The waiter comes by and starts off by asking how they are doing tonight.  Crying Girl responds, “I’m not good, I’ve been crying for days.”  Inappropriate Friends says cheerfully, “We need shots!” [Note:  if you find yourself telling the waiter that you have been “crying for days”, you are not ready to be in public, you should be home under the covers with some Netflix. Not to belabor the point, but tequila is only going to make this night worse for everyone in this story. I see drunk-dialing in Crying Girl’s future, cheerfully encouraged by Inappropriate Friend.]

When you don’t want a relationship to end, it’s hard to unclench the grip that’s holding on to someone that is trying to get away.

Sometimes people come to see me 5, 7 or even 10 years after they got divorced and they are still fighting. That’s a long time to hold on to a broken relationship.  It always makes me sad to see people latched on to each other for dear life without noticing that the one thing that will make life better is to let go.
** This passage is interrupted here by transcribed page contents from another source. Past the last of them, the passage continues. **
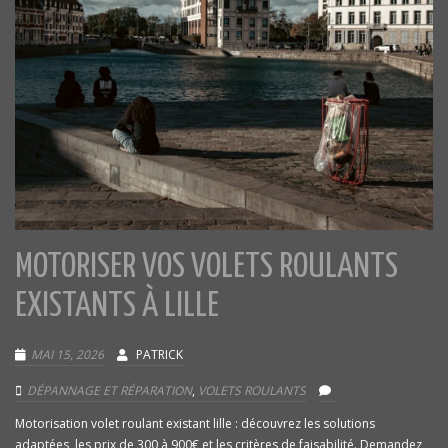
MOTORISER VOS VOLETS ROULANTS
EXISTANTS À LILLE
MAI 15, 2026
PATRICK
DÉPANNAGE ET RÉPARATION
,
VOLETS ROULANTS
Motorisation volet roulant existant lille : découvrez les solutions
adaptées, les prix de 300 à 900€ et les critères de faisabilité. Demandez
There are going to be people in your life that you can’t let go of, even if it is a difficult relationship.  You might have difficult people that won’t let you go or you might have difficult relationships with people that you are stuck with – the father of your children, your father, your children, the mean and incontinent cat your kid left behind when she went to college that lives on for decades.

Holding difficult relationships lightly creates more space for compassion.  Teenagers are often prickly and difficult.  Parents of teens are told over and over to “not take it personal” and “let the attitude slide off you like water on a duck’s back”.  That’s good advice for ex-spouses and mean cats, too. Keep your distance, a level of detachment and a sense of humor.  Unclench.